(Yes, I know, I said I would try to stay off Coronavirus topics. But it’s bloody hard to talk about anything else, isn’t it?)
One of the least attractive features of the modern university is the mega-classroom: the huge, 300-1000 student classes that dominate first-year courses. These courses, point-blank, are terrible. I mean, I know, fields of study all have entry points and there are some basics about each one that students need to master before moving on to other courses. And yes, institutions put a fair bit of work into them to make them not-terrible, but they are alienating beyond belief. As a matter of deliberate policy, every major university in the country takes its least-experienced learners, who hitherto are extremely unlikely to have encountered class-sizes much over 40, and dumps them in a lecture theatre (or, more likely, several lecture theatres, because all fields of study use the same inverted-pyramid model). It’s disorientating, no matter how you slice it. Large classes generally have less teacher interaction, less active learning and give students less useful feedback – all things correlated with lower satisfaction and greater risk of drop-out.
So why do we do it? As I have written before, it’s about economics: big classes subsidize small classes. If you look at pretty much any institution in the country, and plot the number of 100, 200, 300 and 400-level classes, what you see is an upside-down pyramid: a small number of classes for first-years supporting 3-5 times as many 400-level courses. In Ontario, the revenue from a single 800-person class is about a million dollars, and that subsidizes a heck of a lot of small fourth-year classes as well as graduate instruction and research. And, implicitly, those benefits are seen as large enough to make the loss of students through attrition a worthwhile trade-off.
But coronavirus, if it lasts long enough into the fall that it pushes classes online, substantially changes the nature of that trade-off. First of all, research is going to be in semi-stasis for the next few months, so that excuse is gone. But more importantly: with long-term public funding looking fairly fragile in the face of mounting government indebtedness, tuition dollars matter – every last one of them (especially international ones). More than any other time in history, institutions are going to need to focus on retention. And that means we need to really think hard about what those big first-year classes are going to look like next year.
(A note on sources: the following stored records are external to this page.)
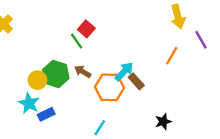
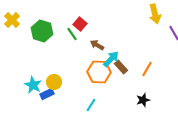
orange line: (172, 56) -> (147, 69), moved
brown arrow: (83, 72) -> (97, 45), moved
green hexagon: (56, 74) -> (42, 31), moved
yellow circle: (37, 80) -> (54, 82), moved

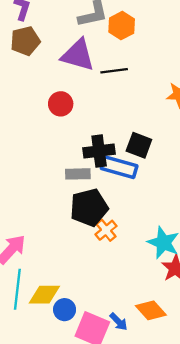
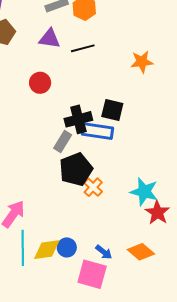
purple triangle: (78, 55) -> (50, 39), size x0.7
gray rectangle: (78, 174) -> (63, 142), turned -50
blue circle: (65, 310) -> (67, 247), moved
blue arrow: (119, 322) -> (104, 252), moved

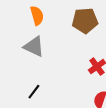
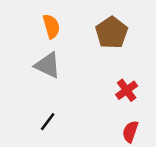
brown pentagon: (85, 21) -> (112, 33), turned -30

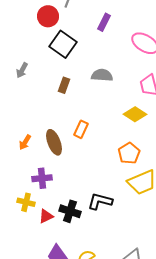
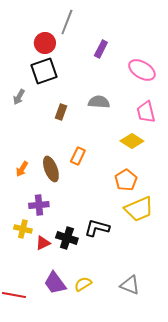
black square: (63, 44) -> (44, 71), moved, turned 36

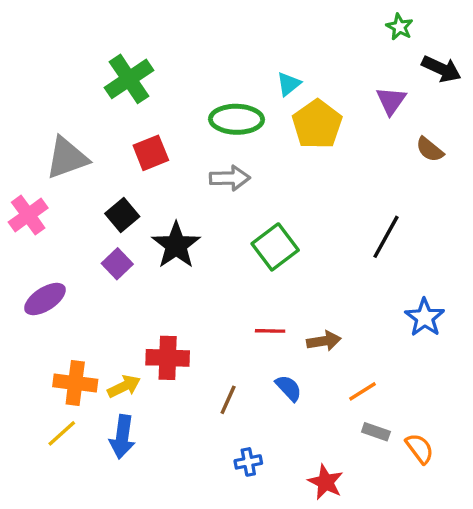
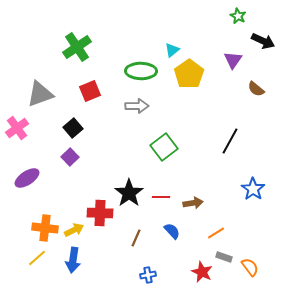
black star: (176, 245) -> (129, 193), moved
red star: (326, 482) -> (202, 272), moved

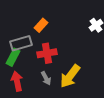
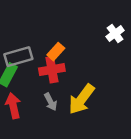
orange rectangle: (41, 25) -> (56, 52), moved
We’ve heard a lot about “moving classes online” over the last couple of weeks, and as I noted back here, this seems mainly to consist of lecturing on zoom, putting materials on Blackboard/Canvas, maybe video-capturing a lecture or two, and hoping for the best (I have heard there are versions of zoom that allow for 1000 participants and that some institutions are using it but…ew). If this is the way institutions try to teach first-year students next year, we’re going to have a calamity on our hands. This kind of “remote instruction” is bad enough for upper years, but for learners new to higher education, this kind of sink-or-swim is going to lead to much higher-than-normal dropouts. And that, in turn, could be disastrous.
I think large institutions using these kinds of strategies basically have two options here. The first, obviously, is to stick with the remote teaching approach, but replace lectures entirely with 20-person remote-teaching sessions on zoom. And yes, that either means hiring a lot more sessionals or getting tenured faculty to temporarily agree to increase their teaching loads (and, presumably, decrease research) for the duration of the crisis. The second is to dump an enormous amount of time and effort into making those classes genuinely online courses, with strong online learning resources and available support. In other words, actually do to them what many people claimed MOOCs would do: improve on the 1000-student classroom using the best online instruction (which, by the way, still means a lot of TAs to help students individually). If you’re in charge of triaging which courses get extra resources for improved online delivery, these courses are *absolutely* the ones you want to put your money into.
(My feeling is that the teaching requirements involved in any “move online” for September probably requires a radical re-think about staff teaching loads, at least in the short term, which may create labour disputes. But that’s for another blog)
Obviously, course content and course size are not the only issue. Within each course, a *lot* more effort needs to be made in terms of communications, particularly when it comes to making sure students get all the help they need. Learning better to communicate empathy, and to interpret rules flexibly and fairly, will be key as well. And of course, all the other pieces of the puzzle like advising and counselling and various types of academic support are important, too.
But is all starts with the simple but urgent goals of making sure the content and format of those introductory courses do not chase students out of the system. Institutions that ignore this simple truth do so at their peril.
A long time ago, I had a department head who insisted that he take on the intro courses. His philosophy was that those were the most important courses for setting up the students for everything to come and he wanted the most experienced person, himself, teaching them. If he were still teaching, I’m not sure how he’d handle the online experience, though. In a lot of ways, it’s some of the most junior faculty who seem to have the most enthusiasm and success teaching with technology.